Retail’s Mobile Beacon Tech Gets Ad Network Partner

Ad-tech company Freckle IoT is partnering with retail-beacon leader Blue Bite to create a 60,000-beacon network for mobile marketing — the biggest proximity network in North America, according to VentureBeat.

If that sounds less than wildly exciting, it’s probably because beacons were hyped to the skies as a retail mobile marketing solution in 2014, but never quite got the traction they needed to show dramatic results. The most visible proponent was Apple, which rolled out its iBeacons to all Apple Stores in 2013, but PayPal launched its own in-store Beacon system in 2013 too, as part of an effort to add offline payments to its dominant online platform. As recently as January, one beacon-management software vendor planned to give away a million beacons free to retailers.
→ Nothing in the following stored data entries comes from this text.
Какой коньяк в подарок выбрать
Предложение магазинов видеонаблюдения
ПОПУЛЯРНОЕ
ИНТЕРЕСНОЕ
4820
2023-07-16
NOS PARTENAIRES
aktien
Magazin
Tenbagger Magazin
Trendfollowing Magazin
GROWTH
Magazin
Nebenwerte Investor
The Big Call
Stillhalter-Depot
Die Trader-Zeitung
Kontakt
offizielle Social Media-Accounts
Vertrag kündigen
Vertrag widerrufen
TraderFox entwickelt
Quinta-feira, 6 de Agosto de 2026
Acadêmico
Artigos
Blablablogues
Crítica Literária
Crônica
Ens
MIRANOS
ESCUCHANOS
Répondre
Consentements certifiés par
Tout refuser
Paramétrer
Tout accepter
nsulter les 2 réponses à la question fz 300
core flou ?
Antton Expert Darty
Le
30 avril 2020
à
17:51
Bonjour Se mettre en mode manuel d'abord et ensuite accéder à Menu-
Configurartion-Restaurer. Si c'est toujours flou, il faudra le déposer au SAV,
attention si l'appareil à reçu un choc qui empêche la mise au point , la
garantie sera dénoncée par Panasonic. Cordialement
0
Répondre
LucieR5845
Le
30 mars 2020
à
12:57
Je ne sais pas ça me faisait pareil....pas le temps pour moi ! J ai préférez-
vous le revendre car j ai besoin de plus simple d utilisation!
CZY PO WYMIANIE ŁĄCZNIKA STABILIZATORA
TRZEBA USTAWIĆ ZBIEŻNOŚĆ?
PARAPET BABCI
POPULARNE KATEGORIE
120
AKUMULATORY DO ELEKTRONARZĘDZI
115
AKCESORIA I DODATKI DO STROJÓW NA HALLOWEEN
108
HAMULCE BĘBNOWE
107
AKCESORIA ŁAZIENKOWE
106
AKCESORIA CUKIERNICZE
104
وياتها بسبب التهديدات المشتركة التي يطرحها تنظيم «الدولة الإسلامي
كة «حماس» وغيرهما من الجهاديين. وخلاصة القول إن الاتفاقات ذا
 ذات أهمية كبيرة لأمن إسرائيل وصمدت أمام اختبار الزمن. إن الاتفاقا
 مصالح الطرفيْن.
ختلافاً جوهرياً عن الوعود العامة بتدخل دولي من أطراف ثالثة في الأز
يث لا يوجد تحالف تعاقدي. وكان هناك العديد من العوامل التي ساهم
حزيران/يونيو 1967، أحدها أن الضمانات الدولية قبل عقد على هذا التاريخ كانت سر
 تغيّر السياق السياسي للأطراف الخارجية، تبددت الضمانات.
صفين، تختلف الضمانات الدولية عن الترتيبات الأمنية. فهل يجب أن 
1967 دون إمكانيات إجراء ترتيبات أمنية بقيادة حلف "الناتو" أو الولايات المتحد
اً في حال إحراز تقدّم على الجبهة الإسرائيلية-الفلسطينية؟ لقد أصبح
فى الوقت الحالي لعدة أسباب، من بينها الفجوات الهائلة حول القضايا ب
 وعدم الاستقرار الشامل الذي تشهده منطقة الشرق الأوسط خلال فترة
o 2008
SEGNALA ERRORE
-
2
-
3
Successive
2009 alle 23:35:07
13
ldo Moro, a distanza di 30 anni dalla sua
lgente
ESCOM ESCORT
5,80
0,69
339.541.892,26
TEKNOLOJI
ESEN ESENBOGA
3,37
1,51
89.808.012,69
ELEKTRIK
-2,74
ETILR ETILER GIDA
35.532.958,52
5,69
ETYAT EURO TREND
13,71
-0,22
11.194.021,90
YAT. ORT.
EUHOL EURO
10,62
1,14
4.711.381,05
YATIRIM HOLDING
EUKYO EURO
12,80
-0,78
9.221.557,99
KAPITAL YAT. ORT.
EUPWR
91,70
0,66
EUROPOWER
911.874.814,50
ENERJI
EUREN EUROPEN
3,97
The reality, according to mobile-audience analytics vendor Reveal, is as follows: There are only about 64,000 beacons that the company has detected in the U.S. — and it’s been looking.

Even if that’s a very low estimate, it makes the 60,000-beacon Freckle IoT/Blue Bite network huge and full of possibilities, especially since the unified network isn’t just intended to work as islands of beaconization within a particular retailer’s stores, but spread across cities so multiple brands and retailers can use the same beacon network to deliver their marketing messages and then track would-be customers to the store.

“Brands now have the ability to understand their customers better, measure effectiveness, and have the ability to personalize offers,” Freckle IoT CEO Neil Sweeney told VentureBeat. “Retailers will be able to analyze their path to purchase by attributing advertising to store visits and provide an extensive personal experience for shoppers.”

On the customer side, a beacon network that’s used by lots of brands and retailers in lots of different ways opens up a wide range of possibilities. A convenience store might offer free products to highly specific customer types walking by. A concert venue could send attendees exclusive content. A hotel could pitch midweek mini-vacations to the right kind of potential customers.

And all those applications could be using exactly the same beacons at the same time — just aimed at different audiences.

“These new technologies give everyone so much opportunity,” Sweeney told VentureBeat. “Consumers will receive more relevant offers from brands, mobile publishers and apps will bring additional value to their users, and a new funnel of monetization and robust targeting metrics for existing channels like display [will emerge].”